Educational electronics kits like the one from Minty Geek are a great introduction to the world of circuit building and electronic tinkering, but are perhaps a little too basic for more advanced hobbyists. Three MIT students are currently enjoying enormous success on the Kickstarter crowd-funding platform with a DIY Tesla coil kit called oneTesla that can make artificial lightning sing ... well, erm, play music from a MIDI source. Now where did I put that polyphonic version of This Town Ain't Big Enough For Both Of Us by Sparks?

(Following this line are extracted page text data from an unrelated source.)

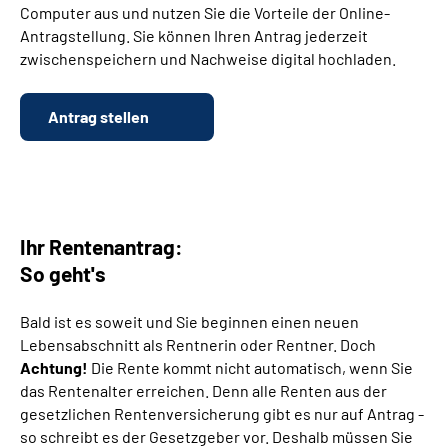
Computer aus und nutzen Sie die Vorteile der Online-
Antragstellung. Sie können Ihren Antrag jederzeit
Suche
zwischenspeichern und Nachweise digital hochladen.
Language
Antrag stellen
Inhalte in Gebärdensprache (DGS)
Leichte Sprache
Ihr Rentenantrag:
So geht's
Mein Kundenportal
Bald ist es soweit und Sie beginnen einen neuen
Lebensabschnitt als Rentnerin oder Rentner. Doch
Achtung!
Die Rente kommt nicht automatisch, wenn Sie
das Rentenalter erreichen. Denn alle Renten aus der
gesetzlichen Rentenversicherung gibt es nur auf Antrag -
so schreibt es der Gesetzgeber vor. Deshalb müssen Sie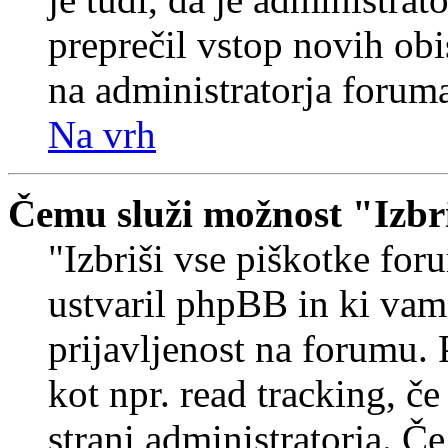
preprečil vstop novih obi
na administratorja forum
Na vrh
Čemu služi možnost "Izbr
"Izbriši vse piškotke foru
ustvaril phpBB in ki va
prijavljenost na forumu.
kot npr. read tracking, č
strani administratorja. Če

The first version of oneTesla, which didn't play music, was created over the course of three days in February last year. The development team of full-time MIT students Bayley Wang, Heidi Baumgartner and Daniel Kramnik added a MIDI controller a little later, followed soon after by the hatching of plans to obtain some boards, build a few coils and offer a limited number of self-build kits on eBay to help recoup development costs. A user manual was written, revised, written again, and remains in a state of flux until the end of the current Kickstarter campaign.
The 10-inch (25.4-cm) tall musical Tesla coil was designed as an educational development kit for high voltage tinkerers with a steady soldering hand and a patient eye for precision. The creators say that building a Tesla coil will facilitate learning about wireless power transfer, high voltage electronics and radio frequency engineering. The team also advises that oneTesla is not for beginners, so those ordering a kit should have prior experience of electronics kits and troubleshooting. Although not essential, having an oscilloscope on hand for troubleshooting purposes is recommended.
Recipients of a oneTesla kit essentially get shipped some PCBs and a bag of parts that will need to be assembled and soldered together as per the supplied instructions. Each device is made up of a driver board that sits inside the laser cut acrylic main chassis and powers the whole Tesla coil. There's a MIDI input for connecting the device to a keyboard and playing live sparky music, or the supplied USB-to-MIDI adapter can be used to feed in pre-recorded MIDI files from a computer.
Although snaps/pulses from the streamer normally resonate at 220 kHz (way beyond the range of human hearing), the boffins at oneTesla have built a custom interrupter that modulates the electric arc, creating pressure waves that sound like musical notes. Sparks turned on and off at a frequency of about 262 Hz, for example, sound like a middle C. The reported maximum pulsewidth ranges run from 50µS (at 1 kHz) to 150µS (at 50 Hz) with a maximum duty cycle of five percent. The interrupter board also serves to isolate the high voltage from connected electronics.
The primary coil features six turns of thick 14AWG wire, is directly connected to the main control board and sits at the base of the secondary coil. The secondary coil has 1,800 turns of fine 36AWG wire and is topped by a toroid topload, which together form a resonant circuit that can build up to high voltages. oneTesla reports that the coil is capable of producing lightning arcs nearly two feet (0.6 meters) long. The best recorded spark length so far is 23 inches (58 cm).
Naturally, safety is paramount in a build of this sort.
"The Tesla coil poses many hazards, and taking safety precautions are an absolute must," says oneTesla. "The hazards can be lessened by being a careful worker, keeping a workspace clear of clutter, wearing safety glasses when the board is energized, ensuring that the capacitors are discharged before attempting work on the board, keeping sensitive electronics and flammable objects away from the coil when it’s running, and generally being intimately aware of the operation and hazards of the Tesla coil."
Full build and operation instructions appear in the user manual, and those who undertake the project can expect to spend a full day putting oneTesla together. A quality soldering iron, a screwdriver, some wire cutter, diagonal cutter, needlenose pliers, a crimp tool/large pliers and a glue gun (or superglue) will also be needed. The team advises making full use of the supplied ear plugs, as the coil is very loud.
oneTesla's work is licensed under the GNU GPL/FDL open source licenses, giving hobbyists the chance to reproduce and even improve on the existing designs, so long as the license is propagated.
As we go to press, although the funding campaign is set to run until January 24, all of the kits scheduled for production have been snapped up so readers interested in ordering a music-making Tesla coil build kit will have to check the team's website for updates on future availability.